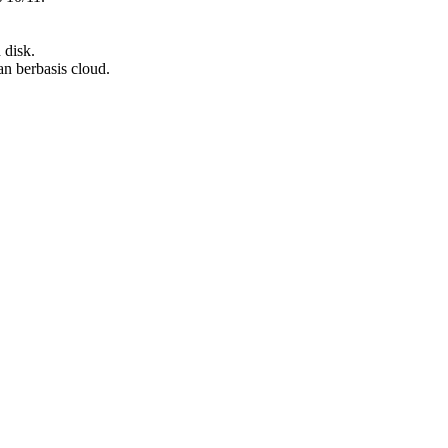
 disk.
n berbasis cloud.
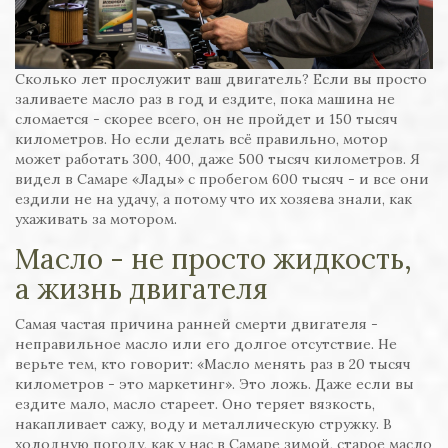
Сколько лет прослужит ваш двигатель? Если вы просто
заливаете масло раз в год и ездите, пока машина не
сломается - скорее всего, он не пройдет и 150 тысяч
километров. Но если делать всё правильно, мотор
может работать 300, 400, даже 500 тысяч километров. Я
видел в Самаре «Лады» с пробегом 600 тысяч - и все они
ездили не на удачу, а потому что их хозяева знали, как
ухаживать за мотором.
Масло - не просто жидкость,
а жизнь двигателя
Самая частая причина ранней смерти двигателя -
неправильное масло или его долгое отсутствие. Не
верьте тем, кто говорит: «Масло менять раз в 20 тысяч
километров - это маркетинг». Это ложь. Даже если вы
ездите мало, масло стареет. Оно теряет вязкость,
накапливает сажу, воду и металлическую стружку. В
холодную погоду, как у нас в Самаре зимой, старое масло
◆ ◆ ◆ ◆ ◆
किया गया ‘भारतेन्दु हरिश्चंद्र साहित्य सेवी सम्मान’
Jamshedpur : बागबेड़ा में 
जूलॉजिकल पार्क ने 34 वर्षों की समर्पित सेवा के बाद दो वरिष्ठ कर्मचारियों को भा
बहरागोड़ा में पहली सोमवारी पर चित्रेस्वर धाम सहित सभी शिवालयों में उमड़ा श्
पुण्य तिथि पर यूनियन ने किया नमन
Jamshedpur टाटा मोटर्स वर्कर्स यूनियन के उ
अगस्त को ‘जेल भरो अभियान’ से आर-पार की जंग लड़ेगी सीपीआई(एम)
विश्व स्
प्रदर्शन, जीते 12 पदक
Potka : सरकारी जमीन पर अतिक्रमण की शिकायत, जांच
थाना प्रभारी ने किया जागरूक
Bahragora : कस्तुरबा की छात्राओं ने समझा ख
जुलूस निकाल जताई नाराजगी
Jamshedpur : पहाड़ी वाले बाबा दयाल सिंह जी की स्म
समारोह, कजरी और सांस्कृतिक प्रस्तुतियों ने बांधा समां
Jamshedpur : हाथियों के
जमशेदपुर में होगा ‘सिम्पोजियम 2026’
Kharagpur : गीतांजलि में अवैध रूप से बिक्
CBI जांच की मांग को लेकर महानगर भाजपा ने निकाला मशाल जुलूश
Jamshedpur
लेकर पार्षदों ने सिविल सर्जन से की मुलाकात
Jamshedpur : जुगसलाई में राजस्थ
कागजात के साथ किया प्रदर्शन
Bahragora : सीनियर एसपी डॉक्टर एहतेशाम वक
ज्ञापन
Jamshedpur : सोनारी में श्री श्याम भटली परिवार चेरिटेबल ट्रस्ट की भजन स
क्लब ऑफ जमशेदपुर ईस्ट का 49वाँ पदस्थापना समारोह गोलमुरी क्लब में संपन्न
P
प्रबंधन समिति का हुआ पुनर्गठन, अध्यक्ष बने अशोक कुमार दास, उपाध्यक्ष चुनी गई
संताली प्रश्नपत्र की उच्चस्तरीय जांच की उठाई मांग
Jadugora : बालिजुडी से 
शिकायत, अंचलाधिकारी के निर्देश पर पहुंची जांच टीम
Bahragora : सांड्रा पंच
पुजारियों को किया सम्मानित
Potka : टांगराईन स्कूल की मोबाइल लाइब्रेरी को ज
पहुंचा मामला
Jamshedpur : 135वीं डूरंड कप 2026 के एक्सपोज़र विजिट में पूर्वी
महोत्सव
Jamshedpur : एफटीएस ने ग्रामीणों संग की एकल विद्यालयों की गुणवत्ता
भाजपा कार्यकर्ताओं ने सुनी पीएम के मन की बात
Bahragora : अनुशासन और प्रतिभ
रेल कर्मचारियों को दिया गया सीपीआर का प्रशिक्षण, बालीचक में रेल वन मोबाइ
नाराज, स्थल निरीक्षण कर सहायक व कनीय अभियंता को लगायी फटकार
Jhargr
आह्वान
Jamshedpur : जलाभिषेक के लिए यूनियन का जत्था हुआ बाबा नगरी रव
◆ ◆ ◆ ◆ ◆
▸ YOUR INSTRUCTIONS: Determine the number of lines in the data above that hold "Jamshedpur", and reply with that number alone.

▸ OUTPUT OF THE EXERCISE: 10